Top of Material shown
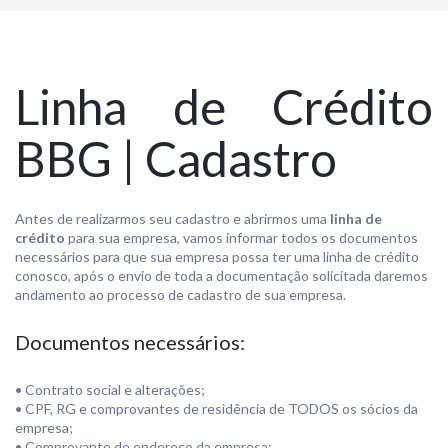
Linha de Crédito
BBG | Cadastro
Antes de realizarmos seu
cadastro e abrirmos uma
linha de
crédito
para sua empresa, vamos informar todos os documentos
necessários para que sua empresa possa ter uma linha de crédito
conosco, após o envio de toda a documentação solicitada daremos
andamento ao processo de cadastro de sua empresa.
Documentos necessários:
• Contrato social e alterações;
• CPF, RG e comprovantes de residência de TODOS os sócios da
empresa;
• Comprovante de endereço da empresa;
Bottom of Material shown
• _Task directions_
Your output should start at the line containing "os sócios da" and stop at the last line of the material, copied exactly, with nothing else.

• _Exercise response_
• CPF, RG e comprovantes de residência de TODOS os sócios da
empresa;
• Comprovante de endereço da empresa;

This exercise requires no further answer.